▸ The task
In the records below, the line with "Segment trachea. (SVG masks)" opens the range and the line with "Given the image: Where" closes it; print that range exactly and nothing else.

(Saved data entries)
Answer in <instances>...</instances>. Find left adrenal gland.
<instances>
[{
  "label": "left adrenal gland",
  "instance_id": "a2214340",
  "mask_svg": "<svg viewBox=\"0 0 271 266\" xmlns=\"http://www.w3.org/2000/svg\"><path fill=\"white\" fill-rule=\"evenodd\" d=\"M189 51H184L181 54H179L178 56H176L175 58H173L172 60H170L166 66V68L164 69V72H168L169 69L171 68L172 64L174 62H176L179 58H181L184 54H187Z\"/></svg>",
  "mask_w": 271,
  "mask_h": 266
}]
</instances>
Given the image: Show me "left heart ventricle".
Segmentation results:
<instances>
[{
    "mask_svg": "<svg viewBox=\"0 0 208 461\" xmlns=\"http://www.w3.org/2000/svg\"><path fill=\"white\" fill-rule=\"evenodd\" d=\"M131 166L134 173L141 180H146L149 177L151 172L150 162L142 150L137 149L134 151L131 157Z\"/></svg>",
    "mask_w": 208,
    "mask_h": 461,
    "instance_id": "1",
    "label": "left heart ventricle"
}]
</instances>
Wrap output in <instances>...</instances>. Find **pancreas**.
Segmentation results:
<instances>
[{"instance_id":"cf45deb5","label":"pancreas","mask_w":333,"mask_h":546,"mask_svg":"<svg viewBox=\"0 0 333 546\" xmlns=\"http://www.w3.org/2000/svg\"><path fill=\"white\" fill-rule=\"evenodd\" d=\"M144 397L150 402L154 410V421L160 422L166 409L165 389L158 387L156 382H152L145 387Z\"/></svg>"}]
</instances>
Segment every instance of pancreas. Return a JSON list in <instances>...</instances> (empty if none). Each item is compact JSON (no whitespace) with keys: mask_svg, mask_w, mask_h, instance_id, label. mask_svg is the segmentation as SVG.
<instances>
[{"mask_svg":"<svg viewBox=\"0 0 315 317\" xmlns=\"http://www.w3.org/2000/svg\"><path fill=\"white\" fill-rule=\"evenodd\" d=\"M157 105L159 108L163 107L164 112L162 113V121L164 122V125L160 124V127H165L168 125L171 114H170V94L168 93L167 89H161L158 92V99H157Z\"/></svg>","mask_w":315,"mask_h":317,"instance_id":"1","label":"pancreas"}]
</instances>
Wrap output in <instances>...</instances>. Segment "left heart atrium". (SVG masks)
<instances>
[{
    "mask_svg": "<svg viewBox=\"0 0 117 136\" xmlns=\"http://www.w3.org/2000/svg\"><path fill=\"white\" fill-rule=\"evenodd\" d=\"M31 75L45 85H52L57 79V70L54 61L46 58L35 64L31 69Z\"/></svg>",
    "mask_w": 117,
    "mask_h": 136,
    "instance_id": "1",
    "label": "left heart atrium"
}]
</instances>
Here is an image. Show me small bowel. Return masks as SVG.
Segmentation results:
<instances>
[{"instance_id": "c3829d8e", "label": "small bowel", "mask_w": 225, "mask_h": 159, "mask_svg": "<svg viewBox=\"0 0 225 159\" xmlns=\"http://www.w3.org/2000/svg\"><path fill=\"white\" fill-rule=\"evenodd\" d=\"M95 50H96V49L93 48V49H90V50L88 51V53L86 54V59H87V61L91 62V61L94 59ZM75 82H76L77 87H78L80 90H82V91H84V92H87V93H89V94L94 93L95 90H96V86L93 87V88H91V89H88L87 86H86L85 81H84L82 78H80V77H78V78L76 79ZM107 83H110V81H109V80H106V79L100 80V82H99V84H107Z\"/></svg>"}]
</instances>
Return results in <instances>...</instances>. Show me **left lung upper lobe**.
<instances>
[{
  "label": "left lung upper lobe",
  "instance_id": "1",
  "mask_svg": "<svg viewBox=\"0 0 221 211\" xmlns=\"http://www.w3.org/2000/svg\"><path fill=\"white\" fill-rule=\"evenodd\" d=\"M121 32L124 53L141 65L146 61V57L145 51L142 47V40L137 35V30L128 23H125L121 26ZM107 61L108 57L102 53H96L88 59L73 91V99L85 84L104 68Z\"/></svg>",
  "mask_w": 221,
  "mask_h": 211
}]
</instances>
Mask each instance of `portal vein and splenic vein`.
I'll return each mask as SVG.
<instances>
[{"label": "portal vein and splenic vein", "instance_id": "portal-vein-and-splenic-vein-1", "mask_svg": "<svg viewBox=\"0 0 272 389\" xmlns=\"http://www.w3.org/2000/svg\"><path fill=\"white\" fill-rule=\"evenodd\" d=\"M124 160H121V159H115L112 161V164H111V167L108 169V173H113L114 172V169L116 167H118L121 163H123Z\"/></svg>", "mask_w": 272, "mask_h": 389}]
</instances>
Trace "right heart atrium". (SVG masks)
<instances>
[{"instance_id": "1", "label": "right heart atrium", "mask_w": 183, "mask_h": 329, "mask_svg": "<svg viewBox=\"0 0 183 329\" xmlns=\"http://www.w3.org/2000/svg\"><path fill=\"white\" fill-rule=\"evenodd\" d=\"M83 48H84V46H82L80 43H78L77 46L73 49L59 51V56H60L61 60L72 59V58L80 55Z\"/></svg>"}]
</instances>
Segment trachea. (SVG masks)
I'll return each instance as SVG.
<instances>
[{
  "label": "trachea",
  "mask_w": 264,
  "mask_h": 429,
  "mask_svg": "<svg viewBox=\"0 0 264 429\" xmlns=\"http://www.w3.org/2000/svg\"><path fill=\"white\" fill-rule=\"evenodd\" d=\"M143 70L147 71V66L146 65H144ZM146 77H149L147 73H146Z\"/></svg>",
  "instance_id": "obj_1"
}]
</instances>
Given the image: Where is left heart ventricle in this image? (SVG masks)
* * *
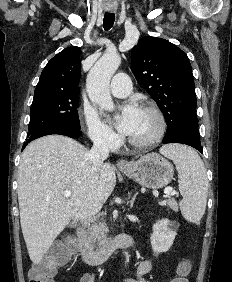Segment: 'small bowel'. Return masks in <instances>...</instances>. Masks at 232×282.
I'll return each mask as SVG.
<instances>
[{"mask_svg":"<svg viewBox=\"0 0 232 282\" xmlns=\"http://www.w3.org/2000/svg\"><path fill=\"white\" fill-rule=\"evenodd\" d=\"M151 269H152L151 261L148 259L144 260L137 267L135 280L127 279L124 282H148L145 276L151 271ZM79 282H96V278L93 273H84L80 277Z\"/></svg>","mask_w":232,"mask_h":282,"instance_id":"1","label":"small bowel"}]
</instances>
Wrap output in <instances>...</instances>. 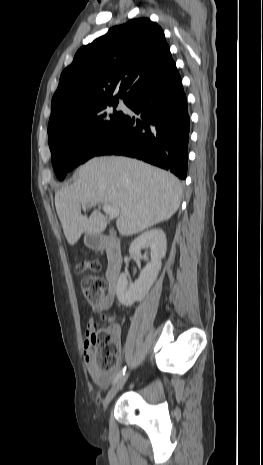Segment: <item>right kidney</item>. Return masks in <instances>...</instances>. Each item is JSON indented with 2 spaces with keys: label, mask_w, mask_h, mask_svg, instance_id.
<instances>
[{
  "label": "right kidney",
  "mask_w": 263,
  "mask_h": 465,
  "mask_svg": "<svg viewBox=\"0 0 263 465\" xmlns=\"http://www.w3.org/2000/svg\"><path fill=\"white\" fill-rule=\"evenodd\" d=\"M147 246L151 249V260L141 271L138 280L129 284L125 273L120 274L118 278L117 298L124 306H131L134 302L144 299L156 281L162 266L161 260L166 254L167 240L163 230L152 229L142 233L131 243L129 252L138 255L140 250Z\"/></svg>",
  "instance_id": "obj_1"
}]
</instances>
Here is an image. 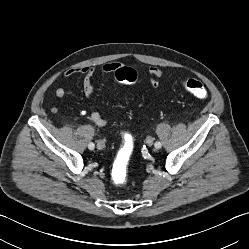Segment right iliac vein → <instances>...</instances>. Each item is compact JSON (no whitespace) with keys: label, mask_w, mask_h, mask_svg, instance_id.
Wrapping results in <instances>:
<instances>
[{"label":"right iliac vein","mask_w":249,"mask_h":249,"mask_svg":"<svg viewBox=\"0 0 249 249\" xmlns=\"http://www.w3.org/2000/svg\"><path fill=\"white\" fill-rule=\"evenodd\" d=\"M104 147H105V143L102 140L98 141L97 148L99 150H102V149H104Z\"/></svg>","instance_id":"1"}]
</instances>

▸ Solution
Segment trachea. (SVG masks)
I'll return each instance as SVG.
<instances>
[{
  "label": "trachea",
  "mask_w": 264,
  "mask_h": 429,
  "mask_svg": "<svg viewBox=\"0 0 264 429\" xmlns=\"http://www.w3.org/2000/svg\"><path fill=\"white\" fill-rule=\"evenodd\" d=\"M143 70L147 71V66L146 65H144ZM146 77H149L147 73H146Z\"/></svg>",
  "instance_id": "obj_1"
}]
</instances>
Given the image: Where is left heart ventricle in this image? (SVG masks)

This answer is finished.